P3’s come in many forms, but the idea is to lessen the financial burden on the county by partnering with a private firm. As an example, the county could invest in infrastructure like roadwork, water/sewer systems, and parking, and that investment would reduce the up-front costs for private investors who could then develop support businesses such as office, retail, or residential space in the area. Another approach could enlist a private company to build the courthouse and then lease it back to the county over a long period of time, so the private firm has a guaranteed tenant that then supports the overall larger development.

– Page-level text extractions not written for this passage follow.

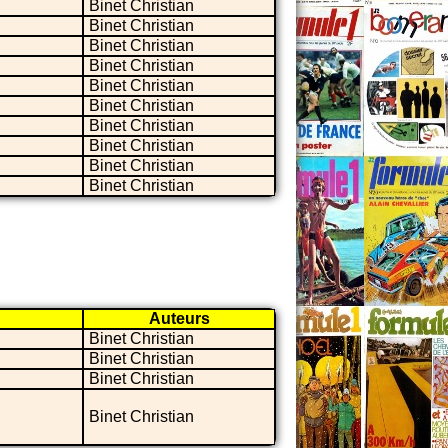
Binet Christian
Binet Christian
Binet Christian
Binet Christian
Binet Christian
Binet Christian
Binet Christian
Binet Christian
Binet Christian
Binet Christian
Auteurs
Binet Christian
Binet Christian
Binet Christian
Binet Christian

Those who oppose the county courts relocation see the emphasis on a P3 as misguided. In Robert Tracci’s view, “The board appears determined to subordinate the criminal justice community, defendants, and the citizens we serve to promises of speculative, undefined, and unspecified ‘economic development.’ Its decision to proceed forward in the face of near-unanimous opposition to relocating the courts reflects a mindset that places economic development above the needs of citizens.”

May it Please the Court

Supervisor Mallek is optimistic about the current path, wherever it leads. “We are working furiously to get the information we need,” she said. “There’s more confidence in the materials we have now, more determination to do something than there has been in the last twenty years.” Mallek says that it is important to keep the decision “grounded in the math.” “There are so many things we cannot do as it is. I would like to hire a dozen more police officers instead of spending more to stay downtown. How we provide services for our county residents is the really important thing.”

The capital budget for the project is $40 million, the largest non-education outlay in the last several decades, and the funding has already been incorporated into the county’s Capital Improvement Program. County officials hope to hear recommendations from the outside consultants by November or December, followed thereafter by BOS action.

Albemarle Circuit Court. Photo: Lisa Martin.